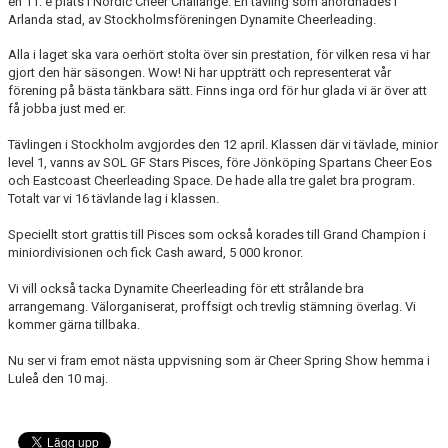
en 11: e plats i Nordic Cheer Challange. En tävling som anordnades i
LÄNKAR
Arlanda stad, av Stockholmsföreningen Dynamite Cheerleading.
Alla i laget ska vara oerhört stolta över sin prestation, för vilken resa vi har
gjort den här säsongen. Wow! Ni har uppträtt och representerat vår
förening på bästa tänkbara sätt. Finns inga ord för hur glada vi är över att
få jobba just med er.
Tävlingen i Stockholm avgjordes den 12 april. Klassen där vi tävlade, minior
level 1, vanns av SOL GF Stars Pisces, före Jönköping Spartans Cheer Eos
och Eastcoast Cheerleading Space. De hade alla tre galet bra program.
Totalt var vi 16 tävlande lag i klassen.
Speciellt stort grattis till Pisces som också korades till Grand Champion i
miniordivisionen och fick Cash award, 5 000 kronor.
Vi vill också tacka Dynamite Cheerleading för ett strålande bra
arrangemang. Välorganiserat, proffsigt och trevlig stämning överlag. Vi
kommer gärna tillbaka.
Nu ser vi fram emot nästa uppvisning som är Cheer Spring Show hemma i
Luleå den 10 maj.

What the exercise asks
The required output is every line from the beginning of the material above through the line with "Alla i laget", exact and without pictures.

Solution for this problem
en 11: e plats i Nordic Cheer Challange. En tävling som anordnades i
LÄNKAR
Arlanda stad, av Stockholmsföreningen Dynamite Cheerleading.
Alla i laget ska vara oerhört stolta över sin prestation, för vilken resa vi har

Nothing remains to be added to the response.